Austin Dating Coach Ashley Kelsch on No Sex or Dating for 90 Days
“I regret even putting this in writing, which is precisely why I’m doing it”
Ashley Kelsch is Austin’s top certified, professional dating and relationship coach and former owner of Teddies for Betty’s, the lingerie boutique on 2nd Street that she ran for a decade. She offers one-on-one life-coaching programs to help clients acknowledge and understand limiting beliefs, to set boundaries and to learn how to change mindsets so they can get what they want in their romantic lives and feel empowered. Ashley helps men and women of all ages, single and married. She has a weekly podcast called Modern Renegades, and you can follow her on Instagram @AshleyMKelsch.
Expect the unexpected, dear readers. I have decided to hit pause for 90 days on any interaction with men that might be or could be anything remotely close to attraction, flirtation, romantic connection or the like.
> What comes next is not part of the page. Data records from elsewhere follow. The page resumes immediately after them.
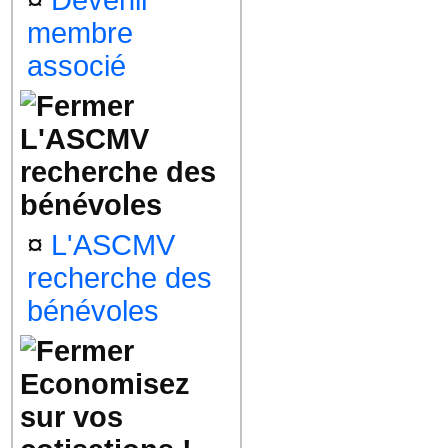
¤
Devenir
membre
associé
L'ASCMV
recherche des
bénévoles
¤
L'ASCMV
recherche des
bénévoles
Economisez
sur vos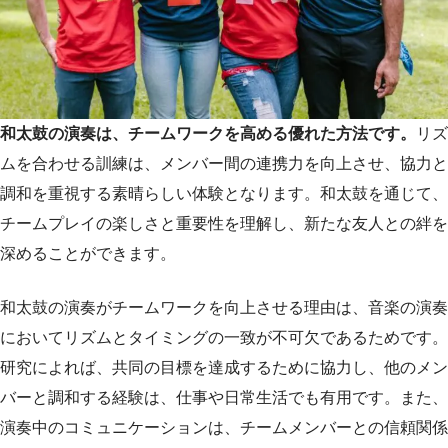
和太鼓の演奏は、チームワークを高める優れた方法です。
リズ
ムを合わせる訓練は、メンバー間の連携力を向上させ、協力と
調和を重視する素晴らしい体験となります。和太鼓を通じて、
チームプレイの楽しさと重要性を理解し、新たな友人との絆を
深めることができます。
和太鼓の演奏がチームワークを向上させる理由は、音楽の演奏
においてリズムとタイミングの一致が不可欠であるためです。
研究によれば、共同の目標を達成するために協力し、他のメン
バーと調和する経験は、仕事や日常生活でも有用です。また、
演奏中のコミュニケーションは、チームメンバーとの信頼関係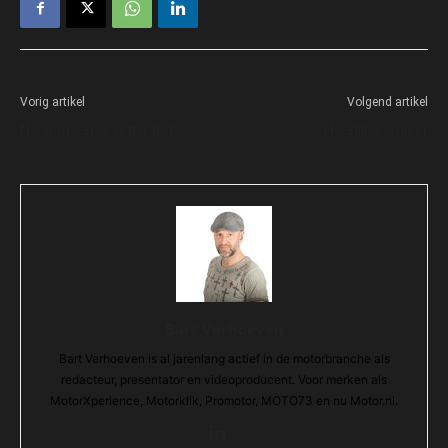
Vorig artikel
Volgend artikel
No-nonsense retro fiets.
Heerlijke cruiser
Bart Verhoeven
Bart Verhoeven is al jarenlang actief in de motorbranche als
redacteur, presentator en videoproducent. Voor merken als
MotorXperience, Motorklik, Promotor, MOTO73 en nu Motor.nl.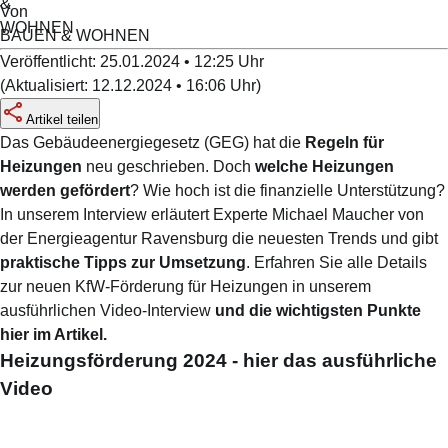
Von
BAUEN & WOHNEN
Veröffentlicht:
25.01.2024 • 12:25
Uhr
(
Aktualisiert:
12.12.2024 • 16:06
Uhr
)
Artikel teilen
Das Gebäudeenergiegesetz (GEG) hat die
Regeln für
Heizungen
neu geschrieben. Doch
welche Heizungen
werden gefördert
? Wie hoch ist die finanzielle Unterstützung?
In unserem Interview erläutert Experte Michael Maucher von
der Energieagentur Ravensburg die neuesten Trends und gibt
praktische Tipps zur Umsetzung
. Erfahren Sie alle Details
zur neuen KfW-Förderung für Heizungen in unserem
ausführlichen Video-Interview
und die wichtigsten Punkte
hier im Artikel.
Heizungsförderung 2024 - hier das ausführliche
Video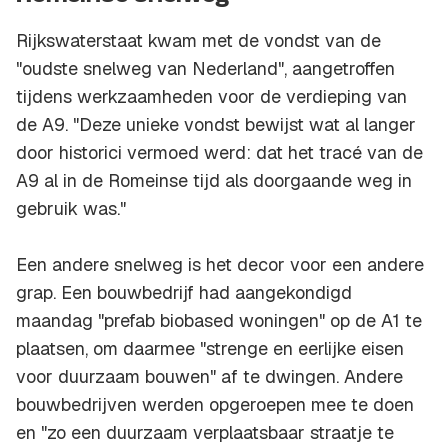
Rijkswaterstaat kwam met de vondst van de
"oudste snelweg van Nederland", aangetroffen
tijdens werkzaamheden voor de verdieping van
de A9. "Deze unieke vondst bewijst wat al langer
door historici vermoed werd: dat het tracé van de
A9 al in de Romeinse tijd als doorgaande weg in
gebruik was."
Een andere snelweg is het decor voor een andere
grap. Een bouwbedrijf had aangekondigd
maandag "prefab biobased woningen" op de A1 te
plaatsen, om daarmee "strenge en eerlijke eisen
voor duurzaam bouwen" af te dwingen. Andere
bouwbedrijven werden opgeroepen mee te doen
en "zo een duurzaam verplaatsbaar straatje te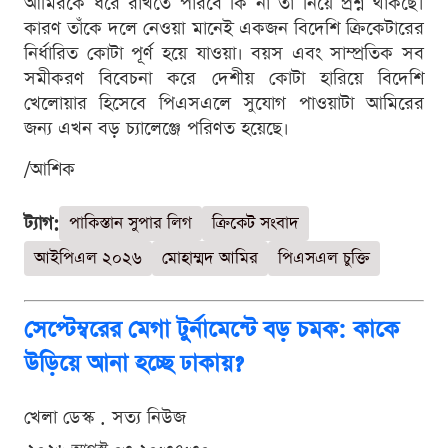
আমিরকে ধরে রাখতে পারবে কি না তা নিয়ে প্রশ্ন থাকছে।
কারণ তাঁকে দলে নেওয়া মানেই একজন বিদেশি ক্রিকেটারের
নির্ধারিত কোটা পূর্ণ হয়ে যাওয়া। বয়স এবং সাম্প্রতিক সব
সমীকরণ বিবেচনা করে দেশীয় কোটা হারিয়ে বিদেশি
খেলোয়ার হিসেবে পিএসএলে সুযোগ পাওয়াটা আমিরের
জন্য এখন বড় চ্যালেঞ্জে পরিণত হয়েছে।
/আশিক
ট্যাগ:
পাকিস্তান সুপার লিগ
ক্রিকেট সংবাদ
আইপিএল ২০২৬
মোহাম্মদ আমির
পিএসএল চুক্তি
সেপ্টেম্বরের মেগা টুর্নামেন্টে বড় চমক: কাকে
উড়িয়ে আনা হচ্ছে ঢাকায়?
খেলা ডেস্ক . সত্য নিউজ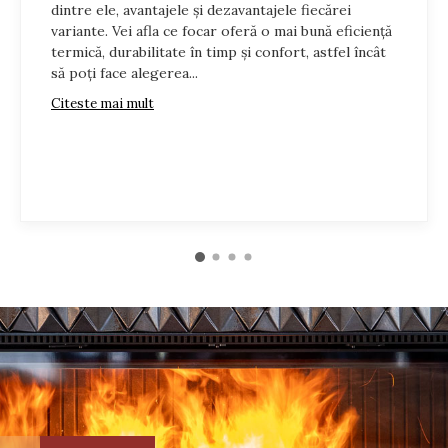
dintre ele, avantajele și dezavantajele fiecărei
 cu ajutorul unui modul WI-FI optional.Pentru o functionare optim
variante. Vei afla ce focar oferă o mai bună eficiență
termică, durabilitate în timp și confort, astfel încât
ne medie si consum mic.
să poți face alegerea...
ral 20 cm - spate 15 cm - fata 100 cm
Citeste mai mult
RV/VKF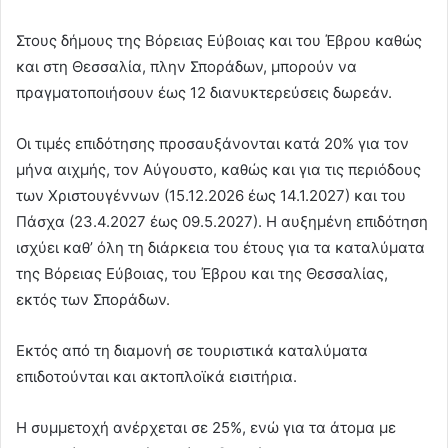
Στους δήμους της Βόρειας Εύβοιας και του Έβρου καθώς
και στη Θεσσαλία, πλην Σποράδων, μπορούν να
πραγματοποιήσουν έως 12 διανυκτερεύσεις δωρεάν.
Οι τιμές επιδότησης προσαυξάνονται κατά 20% για τον
μήνα αιχμής, τον Αύγουστο, καθώς και για τις περιόδους
των Χριστουγέννων (15.12.2026 έως 14.1.2027) και του
Πάσχα (23.4.2027 έως 09.5.2027). Η αυξημένη επιδότηση
ισχύει καθ’ όλη τη διάρκεια του έτους για τα καταλύματα
της Βόρειας Εύβοιας, του Έβρου και της Θεσσαλίας,
εκτός των Σποράδων.
Εκτός από τη διαμονή σε τουριστικά καταλύματα
επιδοτούνται και ακτοπλοϊκά εισιτήρια.
Η συμμετοχή ανέρχεται σε 25%, ενώ για τα άτομα με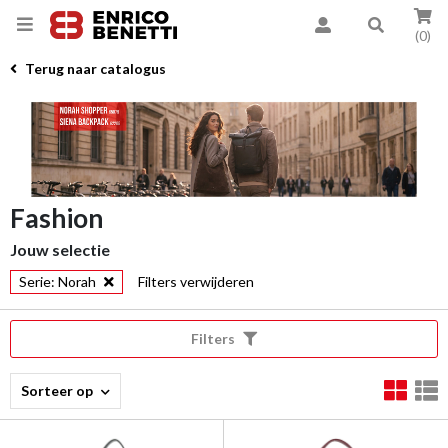
(0)
Terug naar catalogus
Fashion
Jouw selectie
Serie: Norah
Filters verwijderen
Filters
Sorteer op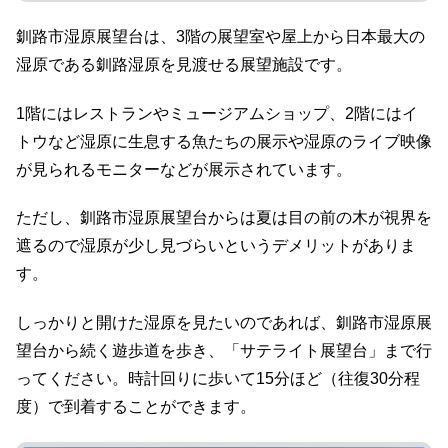
釧路市湿原展望台は、3階の展望室や屋上から日本最大の
湿原である釧路湿原を見渡せる展望施設です。
1階にはレストランやミュージアムショップ、2階にはイ
トウなど湿原に生息する魚たちの展示や湿原のライブ映像
が見られるモニターなどが展示されています。
ただし、釧路市湿原展望台からは夏は目の前の木が視界を
遮るので湿原が少し見づらいというデメリットがありま
す。
しっかりと開けた湿原を見たいのであれば、釧路市湿原展
望台から続く遊歩道を歩き、「サテライト展望台」まで行
ってください。時計回りに歩いて15分ほど（往復30分程
度）で到着することができます。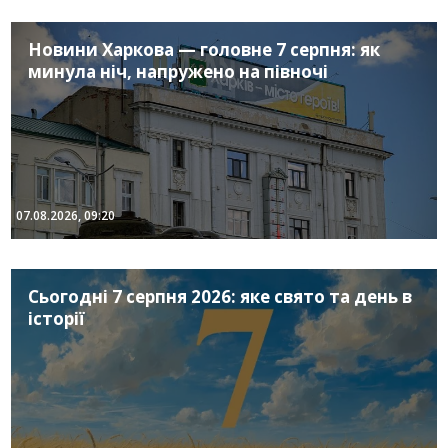
Новини Харкова — головне 7 серпня: як
минула ніч, напружено на півночі
07.08.2026, 09:20
Сьогодні 7 серпня 2026: яке свято та день в
історії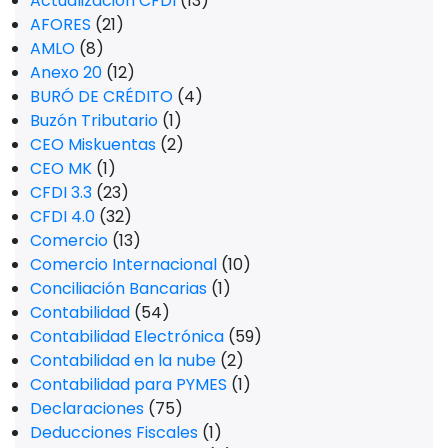
Actualización CFDI
(13)
AFORES
(21)
AMLO
(8)
Anexo 20
(12)
BURÓ DE CRÉDITO
(4)
Buzón Tributario
(1)
CEO Miskuentas
(2)
CEO MK
(1)
CFDI 3.3
(23)
CFDI 4.0
(32)
Comercio
(13)
Comercio Internacional
(10)
Conciliación Bancarias
(1)
Contabilidad
(54)
Contabilidad Electrónica
(59)
Contabilidad en la nube
(2)
Contabilidad para PYMES
(1)
Declaraciones
(75)
Deducciones Fiscales
(1)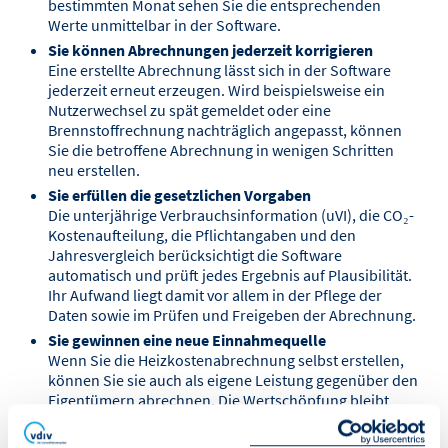
bestimmten Monat sehen Sie die entsprechenden
Werte unmittelbar in der Software.
Sie können Abrechnungen jederzeit korrigieren
Eine erstellte Abrechnung lässt sich in der Software
jederzeit erneut erzeugen. Wird beispielsweise ein
Nutzerwechsel zu spät gemeldet oder eine
Brennstoffrechnung nachträglich angepasst, können
Sie die betroffene Abrechnung in wenigen Schritten
neu erstellen.
Sie erfüllen die gesetzlichen Vorgaben
Die unterjährige Verbrauchsinformation (uVI), die CO₂-
Kostenaufteilung, die Pflichtangaben und den
Jahresvergleich berücksichtigt die Software
automatisch und prüft jedes Ergebnis auf Plausibilität.
Ihr Aufwand liegt damit vor allem in der Pflege der
Daten sowie im Prüfen und Freigeben der Abrechnung.
Sie gewinnen eine neue Einnahmequelle
Wenn Sie die Heizkostenabrechnung selbst erstellen,
können Sie sie auch als eigene Leistung gegenüber den
Eigentümern abrechnen. Die Wertschöpfung bleibt
somit im eigenen Haus.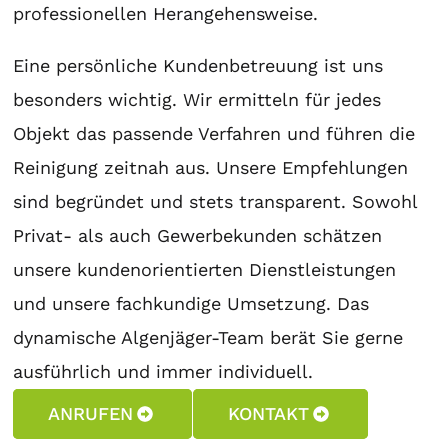
professionellen Herangehensweise.
Eine persönliche Kundenbetreuung ist uns
besonders wichtig. Wir ermitteln für jedes
Objekt das passende Verfahren und führen die
Reinigung zeitnah aus. Unsere Empfehlungen
sind begründet und stets transparent. Sowohl
Privat- als auch Gewerbekunden schätzen
unsere kundenorientierten Dienstleistungen
und unsere fachkundige Umsetzung. Das
dynamische Algenjäger-Team berät Sie gerne
ausführlich und immer individuell.
ANRUFEN
KONTAKT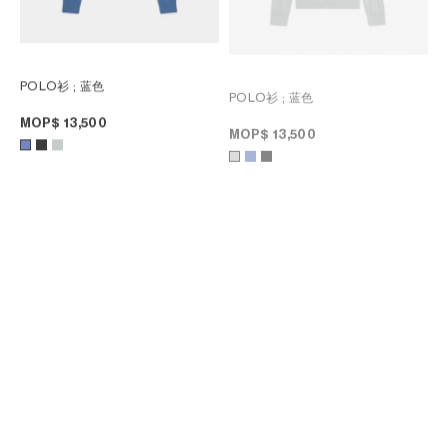
POLO衫
; 蓝色
POLO衫
; 蓝色
MOP$ 13,500
MOP$ 13,500
TRIOMPHE羊毛圆领套头衫
; 黑色
圆领套头衫
; 巧克力色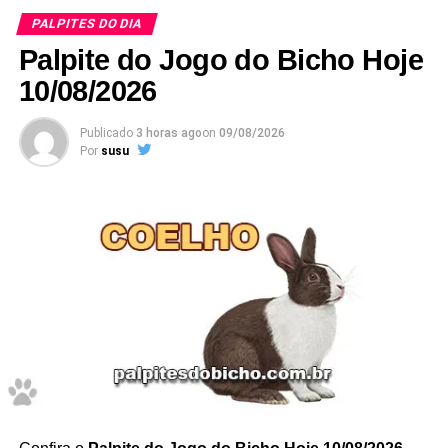
PALPITES DO DIA
E esses palpites são os melhores que encontrará no
Google
Palpite do Jogo do Bicho Hoje
.
10/08/2026
Publicado
3 horas ago
on
09/08/2026
Por
susu
Dessa forma, para acompanhar previsões atualizadas
diariamente, acesse também a página de palpites do jogo
do bicho hoje.
Confira Aqui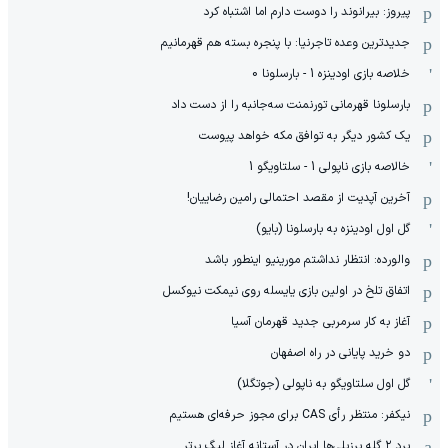
پیروز: بیرانوند را دوست دارم اما اشتباه کرد
جدیدترین وعده تاجرنیا: با پنجره بسته هم قهرمانیم
خلاصه بازی اودینزه 1 - بارسلونا 0
بارسلونا قهرمانی تورنمنت سه‌جانبه را از دست داد
یک کشور دیگر به توافق مکه خواهد پیوست
خالاصه بازی ناپولی 1 - سلتاویگو 1
آخرین آپدیت از مقصد احتمالی رامین رضاییان!
گل اول اودینزه به بارسلونا (بایو)
والورده: انتظار نداشتم مورینیو اینطور باشد
اتفاق تلخ در اولین بازی یایسله روی نیمکت نیوکسل
آغاز به کار سرمربی جدید قهرمان آسیا
دو خرید پایانی در راه اصفهان
گل اول سلتاویگو به ناپولی (جوتگلا)
نیکفر: منتظر رأی CAS برای مجوز حرفه‌ای هستیم
برد ۲ گله برزیلی‌ها ایران در آستانه آغاز لیگ برتر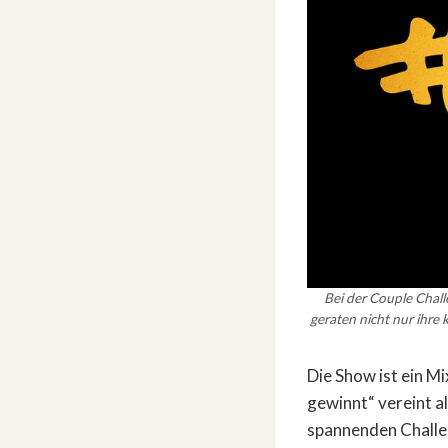
Bei der Couple Chall
geraten nicht nur ihre
Die Show ist ein M
gewinnt“ vereint a
spannenden Challen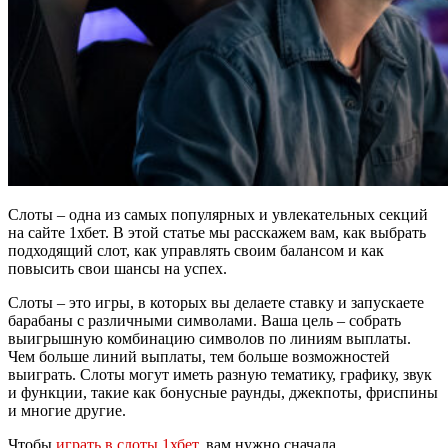
Слоты – одна из самых популярных и увлекательных секций
на сайте 1хбет. В этой статье мы расскажем вам, как выбрать
подходящий слот, как управлять своим балансом и как
повысить свои шансы на успех.
Слоты – это игры, в которых вы делаете ставку и запускаете
барабаны с различными символами. Ваша цель – собрать
выигрышную комбинацию символов по линиям выплаты.
Чем больше линий выплаты, тем больше возможностей
выиграть. Слоты могут иметь разную тематику, графику, звук
и функции, такие как бонусные раунды, джекпоты, фриспины
и многие другие.
Чтобы
играть в слоты 1хбет
, вам нужно сначала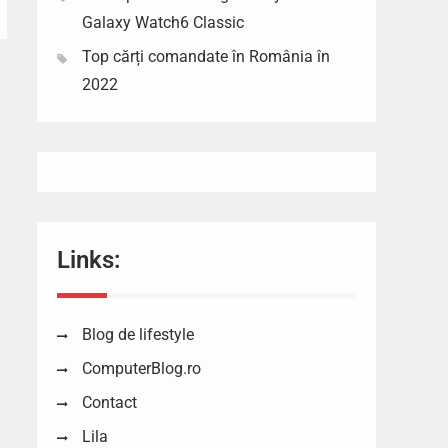
Galaxy Watch6 Classic
Top cărți comandate în România în
2022
Links:
Blog de lifestyle
ComputerBlog.ro
Contact
Lila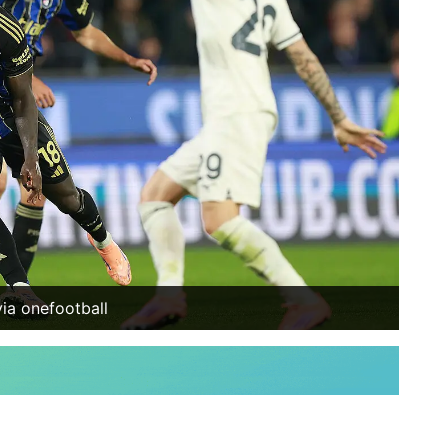
via onefootball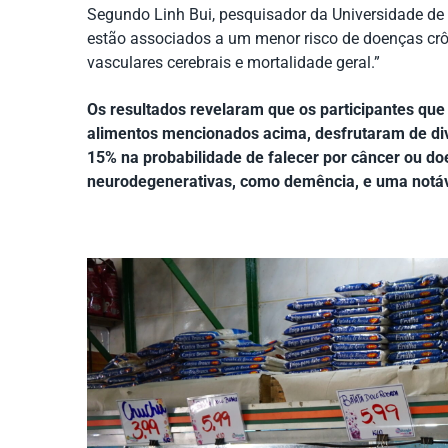
Segundo Linh Bui, pesquisador da Universidade de 
estão associados a um menor risco de doenças crôn
vasculares cerebrais e mortalidade geral.”
Os resultados revelaram que os participantes qu
alimentos mencionados acima, desfrutaram de di
15% na probabilidade de falecer por câncer ou d
neurodegenerativas, como demência, e uma notáve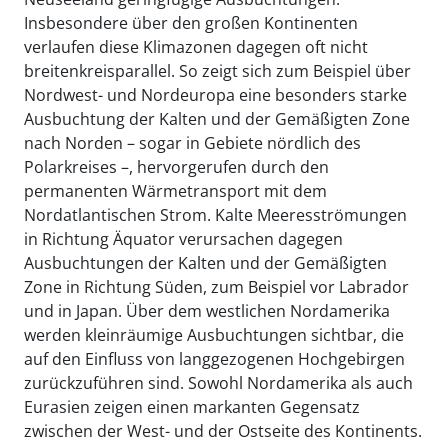
Insbesondere über den großen Kontinenten
verlaufen diese Klimazonen dagegen oft nicht
breitenkreisparallel. So zeigt sich zum Beispiel über
Nordwest- und Nordeuropa eine besonders starke
Ausbuchtung der Kalten und der Gemäßigten Zone
nach Norden – sogar in Gebiete nördlich des
Polarkreises –, hervorgerufen durch den
permanenten Wärmetransport mit dem
Nordatlantischen Strom. Kalte Meeresströmungen
in Richtung Äquator verursachen dagegen
Ausbuchtungen der Kalten und der Gemäßigten
Zone in Richtung Süden, zum Beispiel vor Labrador
und in Japan. Über dem westlichen Nordamerika
werden kleinräumige Ausbuchtungen sichtbar, die
auf den Einfluss von langgezogenen Hochgebirgen
zurückzuführen sind. Sowohl Nordamerika als auch
Eurasien zeigen einen markanten Gegensatz
zwischen der West- und der Ostseite des Kontinents.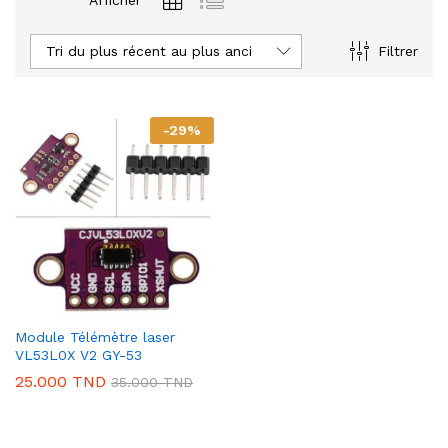
Afficher
Tri du plus récent au plus ancien
Filtrer
-
29
%
Module Télémètre laser
VL53L0X V2 GY-53
25.000
TND
35.000
TND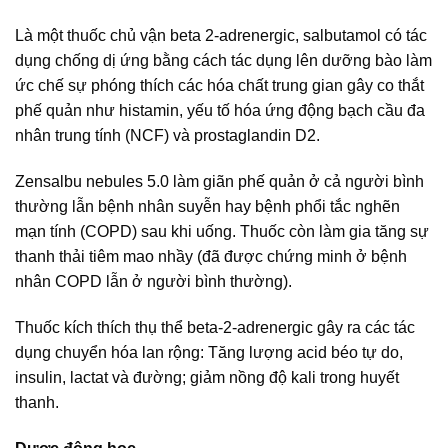
Là một thuốc chủ vận beta 2-adrenergic, salbutamol có tác
dụng chống dị ứng bằng cách tác dụng lên dưỡng bào làm
ức chế sự phóng thích các hóa chất trung gian gây co thắt
phế quản như histamin, yếu tố hóa ứng động bạch cầu đa
nhân trung tính (NCF) và prostaglandin D2.
Zensalbu nebules 5.0 làm giãn phế quản ở cả người bình
thường lẫn bệnh nhân suyễn hay bệnh phổi tắc nghẽn
mạn tính (COPD) sau khi uống. Thuốc còn làm gia tăng sự
thanh thải tiêm mao nhầy (đã được chứng minh ở bệnh
nhân COPD lẫn ở người bình thường).
Thuốc kích thích thụ thể beta-2-adrenergic gây ra các tác
dụng chuyển hóa lan rộng: Tăng lượng acid béo tự do,
insulin, lactat và đường; giảm nồng độ kali trong huyết
thanh.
But wait, there’s more: I’m taking it a step further with 90 days of celibacy.
I regret even putting this in writing, which is precisely why I’m doing it.
In my adult life, I’ve always had at least something going on when it comes dating. But even when I’m not being sexual, my needs are never not met. Desire, sexual well-being, orgasms, what have you – these have been a part of my life for a very, very long time.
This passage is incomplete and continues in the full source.